MET antibodies are therapeutic or diagnostic agents targeting the MET receptor, a tyrosine kinase receptor encoded by the *MET* proto-oncogene. MET, also known as hepatocyte growth factor (HGF) receptor, plays a critical role in embryogenesis, tissue repair, and cancer progression by regulating cell proliferation, survival, motility, and angiogenesis. Aberrant MET signaling, caused by gene amplification, mutations, or HGF overexpression, is implicated in tumor growth, metastasis, and resistance to therapies in various cancers, including lung, gastric, and hepatocellular carcinomas.
Therapeutic MET antibodies are designed to block HGF binding or receptor dimerization, inhibiting downstream signaling. Examples include monovalent monoclonal antibodies (e.g., onartuzumab) and bivalent antibodies (e.g., emibetuzumab). While early clinical trials showed mixed results—onartuzumab failed in phase III trials for non-small cell lung cancer (NSCLC)—renewed interest focuses on patient stratification using biomarkers (e.g., *MET* amplification/exon 14 skipping) and combination therapies. Bispecific antibodies targeting MET alongside other receptors (e.g., EGFR or VEGF) aim to enhance efficacy and overcome resistance.

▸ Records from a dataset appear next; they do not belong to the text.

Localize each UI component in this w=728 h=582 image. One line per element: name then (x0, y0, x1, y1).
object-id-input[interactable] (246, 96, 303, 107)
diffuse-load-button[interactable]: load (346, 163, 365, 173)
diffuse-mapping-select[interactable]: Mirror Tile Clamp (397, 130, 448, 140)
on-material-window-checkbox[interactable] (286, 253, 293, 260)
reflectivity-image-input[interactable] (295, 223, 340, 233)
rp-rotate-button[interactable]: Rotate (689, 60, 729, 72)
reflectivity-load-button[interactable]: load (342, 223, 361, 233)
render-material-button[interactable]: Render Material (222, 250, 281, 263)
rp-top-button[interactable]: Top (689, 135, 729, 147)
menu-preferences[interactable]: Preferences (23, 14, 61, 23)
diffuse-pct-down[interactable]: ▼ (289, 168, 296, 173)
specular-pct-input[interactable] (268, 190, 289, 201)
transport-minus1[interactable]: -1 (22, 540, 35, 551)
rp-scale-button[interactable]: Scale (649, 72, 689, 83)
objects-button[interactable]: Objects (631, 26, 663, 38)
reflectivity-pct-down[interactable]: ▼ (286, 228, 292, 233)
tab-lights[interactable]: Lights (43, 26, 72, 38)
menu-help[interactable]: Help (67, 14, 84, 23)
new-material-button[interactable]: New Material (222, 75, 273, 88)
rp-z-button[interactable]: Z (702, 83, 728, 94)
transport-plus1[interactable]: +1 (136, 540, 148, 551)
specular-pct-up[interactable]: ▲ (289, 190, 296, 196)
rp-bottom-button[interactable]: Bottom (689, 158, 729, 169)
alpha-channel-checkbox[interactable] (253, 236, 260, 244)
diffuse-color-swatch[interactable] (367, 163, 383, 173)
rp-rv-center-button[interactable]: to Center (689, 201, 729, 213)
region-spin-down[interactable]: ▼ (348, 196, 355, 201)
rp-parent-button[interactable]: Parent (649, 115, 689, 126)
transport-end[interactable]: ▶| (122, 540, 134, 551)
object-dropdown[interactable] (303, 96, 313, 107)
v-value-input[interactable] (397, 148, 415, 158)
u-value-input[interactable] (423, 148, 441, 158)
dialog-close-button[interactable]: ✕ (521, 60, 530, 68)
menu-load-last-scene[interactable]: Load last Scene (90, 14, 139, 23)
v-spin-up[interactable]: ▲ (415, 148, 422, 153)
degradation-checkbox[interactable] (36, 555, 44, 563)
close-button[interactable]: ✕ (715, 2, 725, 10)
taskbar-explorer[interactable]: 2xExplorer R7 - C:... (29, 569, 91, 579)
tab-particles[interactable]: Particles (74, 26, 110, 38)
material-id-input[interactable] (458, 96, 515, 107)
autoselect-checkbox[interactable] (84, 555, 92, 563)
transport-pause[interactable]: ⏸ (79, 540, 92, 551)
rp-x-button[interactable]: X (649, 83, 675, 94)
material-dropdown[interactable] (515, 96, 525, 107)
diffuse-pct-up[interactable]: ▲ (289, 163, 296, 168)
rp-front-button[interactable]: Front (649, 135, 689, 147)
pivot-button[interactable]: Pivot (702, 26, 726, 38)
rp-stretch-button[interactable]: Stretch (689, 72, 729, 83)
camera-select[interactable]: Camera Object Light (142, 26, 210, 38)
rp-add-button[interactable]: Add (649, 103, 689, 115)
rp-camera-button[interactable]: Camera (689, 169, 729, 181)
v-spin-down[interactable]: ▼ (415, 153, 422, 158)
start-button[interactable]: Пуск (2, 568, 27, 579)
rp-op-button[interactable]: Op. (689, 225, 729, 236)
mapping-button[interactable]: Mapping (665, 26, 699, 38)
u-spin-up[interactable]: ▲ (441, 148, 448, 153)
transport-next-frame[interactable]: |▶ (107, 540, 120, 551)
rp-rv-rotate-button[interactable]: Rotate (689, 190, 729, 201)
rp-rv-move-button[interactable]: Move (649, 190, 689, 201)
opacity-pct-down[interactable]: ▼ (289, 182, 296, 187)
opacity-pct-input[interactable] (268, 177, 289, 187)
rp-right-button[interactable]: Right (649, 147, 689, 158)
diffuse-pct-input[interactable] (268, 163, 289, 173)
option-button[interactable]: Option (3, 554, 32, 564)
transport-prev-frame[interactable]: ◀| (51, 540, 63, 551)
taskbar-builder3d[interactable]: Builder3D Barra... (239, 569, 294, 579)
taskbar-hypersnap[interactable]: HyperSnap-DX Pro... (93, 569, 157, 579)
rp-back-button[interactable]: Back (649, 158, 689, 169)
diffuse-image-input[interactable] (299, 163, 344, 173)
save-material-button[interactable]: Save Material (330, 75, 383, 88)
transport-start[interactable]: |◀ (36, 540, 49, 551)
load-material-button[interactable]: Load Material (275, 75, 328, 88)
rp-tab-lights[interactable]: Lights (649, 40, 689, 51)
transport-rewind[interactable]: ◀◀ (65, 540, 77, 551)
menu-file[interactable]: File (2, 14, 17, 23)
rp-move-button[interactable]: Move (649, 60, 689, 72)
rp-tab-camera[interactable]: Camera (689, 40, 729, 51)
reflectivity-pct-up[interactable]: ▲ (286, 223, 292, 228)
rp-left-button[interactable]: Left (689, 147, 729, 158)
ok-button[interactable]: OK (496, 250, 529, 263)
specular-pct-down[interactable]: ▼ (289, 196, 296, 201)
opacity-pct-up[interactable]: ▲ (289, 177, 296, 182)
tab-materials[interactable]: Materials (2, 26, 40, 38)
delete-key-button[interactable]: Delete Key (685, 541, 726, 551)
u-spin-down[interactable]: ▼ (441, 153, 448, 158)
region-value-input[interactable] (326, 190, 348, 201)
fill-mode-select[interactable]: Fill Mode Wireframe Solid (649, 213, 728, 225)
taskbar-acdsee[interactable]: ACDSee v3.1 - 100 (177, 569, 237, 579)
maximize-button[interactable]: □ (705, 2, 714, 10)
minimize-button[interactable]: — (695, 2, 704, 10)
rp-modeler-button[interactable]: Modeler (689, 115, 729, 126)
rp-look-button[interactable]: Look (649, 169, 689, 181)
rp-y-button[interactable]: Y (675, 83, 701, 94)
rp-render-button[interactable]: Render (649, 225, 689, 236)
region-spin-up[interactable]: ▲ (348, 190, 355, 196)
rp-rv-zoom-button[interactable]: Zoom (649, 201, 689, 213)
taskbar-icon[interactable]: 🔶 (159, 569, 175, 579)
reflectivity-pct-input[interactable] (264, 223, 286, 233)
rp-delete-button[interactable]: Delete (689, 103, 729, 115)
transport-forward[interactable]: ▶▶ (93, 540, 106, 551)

Diagnostic MET antibodies aid in detecting MET overexpression or activation in tumors, guiding targeted therapy decisions. Challenges include tumor heterogeneity, limited predictive biomarkers, and compensatory signaling. Ongoing research explores next-generation antibodies, antibody-drug conjugates, and immunotherapies to optimize MET-targeted strategies in precision oncology.